Alcove Sofa

DATE - 1949

Visitors to the Eames House can’t fail to notice the L-shaped alcove in the living room. While the living room’s height is 17 feet, the alcove—situated below their second-floor bedroom—has a lower ceiling of only 8 feet, creating a cozy space. This space is not big enough for a standard sofa.

Additional Information

For seating in the alcove, Charles and Ray designed and installed a built-in sofa, which is more efficient in terms of space planning than a stand-alone sofa. An appropriately angled vertical cushion supports a sitter’s entire upper back, a parallel lower vertical cushion for lumbar support, and a single horizontal cushion for its seat.

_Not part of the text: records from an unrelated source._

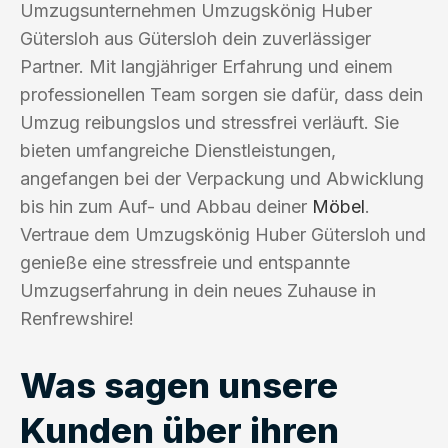
Umzugsunternehmen Umzugskönig Huber
Gütersloh aus Gütersloh dein zuverlässiger
Partner. Mit langjähriger Erfahrung und einem
professionellen Team sorgen sie dafür, dass dein
Umzug reibungslos und stressfrei verläuft. Sie
bieten umfangreiche Dienstleistungen,
angefangen bei der Verpackung und Abwicklung
bis hin zum Auf- und Abbau deiner
Möbel
.
Vertraue dem Umzugskönig Huber Gütersloh und
genieße eine stressfreie und entspannte
Umzugserfahrung in dein neues Zuhause in
Renfrewshire!
Was sagen unsere
Kunden über ihren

Charles and Ray Eames built the Eames House for themselves. When they entertained, they often sat in the alcove with visitors, and there’s a nifty pass-through from the kitchen through which they could serve drinks and other refreshments to themselves and visitors. The one change they made to the alcove during the first five years was the addition of a magazine rack because Charles and Ray thoroughly enjoyed sitting and reading in their alcove.

In 1952, they designed the offices of their good friend Philip Dunne at Twentieth Century Fox studios in Los Angeles. They equipped his office with the same kind of three-cushion built-in sofa that they had installed in their own home. In Dunne’s office, this neatly installed sofa left plenty of room for both a conference area and a separate seating area.

After having had these two installations turn out so well, they devised their first stand-alone sofa for consumers in 1954: the Eames Sofa Compact. The profile of the Eames Compact Sofa follows the contours of the Alcove Sofa.